The load-bearing question is whether your architecture is crypto-agile — whether you can swap algorithms via configuration without redeploying forty-seven services. If the answer is no, fix that first. The algorithm migration is downstream of the architectural one. And harvest-now-decrypt-later is not a 2029 problem. It's a today problem for any data with a confidentiality shelf-life past 2030.

Your agent roadmap is built on a capability that doesn't exist

ARC-AGI-3 is the cold shower. Not because labs won't push the score up — they will, the same way they pushed AGI-2 from 3% to ~50% in a year. The point is the spread between models: 0.37 percentage points between first and fourth place. That's noise. Every frontier architecture is failing the same way at the same level, which means the gap is structural, not competitive.

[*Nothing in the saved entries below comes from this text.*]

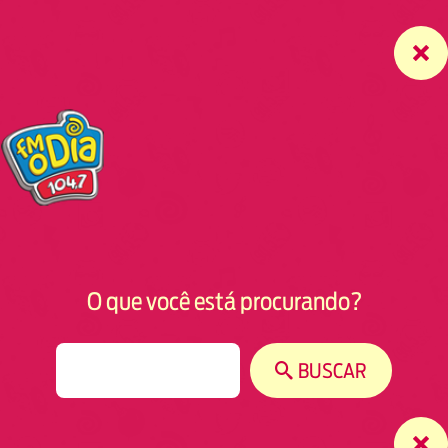
O que você está procurando?
S
BUSCAR
e
a
r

If your roadmap has features that quietly assume the model can discover rules in a novel environment, form goals from interaction, or plan strategies without instructions — those features are building on a foundation that isn't there yet. Pair this with the 48% hallucination rate measured in o4-mini code generation, and the grey-box pentest of a fully Claude-Opus-built web app that came back with textbook LFI, IDOR leaking password hashes, and three known Vite CVEs. AI-generated code optimizes for functional correctness, not defensive programming. Every team I know is shipping faster and accumulating security debt faster, in roughly equal measure.

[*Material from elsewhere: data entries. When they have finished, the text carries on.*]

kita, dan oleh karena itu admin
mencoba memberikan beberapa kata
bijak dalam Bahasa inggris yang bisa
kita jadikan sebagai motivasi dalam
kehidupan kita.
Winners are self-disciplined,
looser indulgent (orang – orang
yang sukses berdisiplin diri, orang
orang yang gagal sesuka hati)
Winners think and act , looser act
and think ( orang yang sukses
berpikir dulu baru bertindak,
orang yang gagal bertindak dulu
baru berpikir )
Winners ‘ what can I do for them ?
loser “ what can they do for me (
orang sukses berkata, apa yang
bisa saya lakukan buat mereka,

The move isn't to abandon agents. It's to design honestly. Tool-orchestrated pattern matching with human gates at the reasoning boundaries. Multi-model orchestration over single-vendor lock-in — Novo Nordisk is running Anthropic and OpenAI through Celonis as the routing layer, and that's the architecture that survives commoditization. Their CDO's standard is the one to steal: if I can do it better in Excel, stay in Excel. They killed Found Data — their own Claude-powered research tool — when it couldn't beat that bar, then redirected to process-automation agents worth $10–100M per week of trial acceleration. That's the discipline that converts pilots to production. The S&P 500 is sitting at 12% production conversion against 1,000+ announced AI partnerships. That ratio is a product problem, not a sales problem.

What to do this week

One thing, concrete. Run curl -I against your Spring-backed endpoints and confirm HSTS, CSP, and X-Frame-Options are actually being sent — Spring Security 5.7–7.0 silently stopped writing them, and nothing in your logs will tell you. Then commission the cryptographic inventory. Not the migration — the inventory. You cannot plan a 2029 deadline without a map, and the teams that have one by July will be negotiating from a different position than the ones still scoping the project in Q4.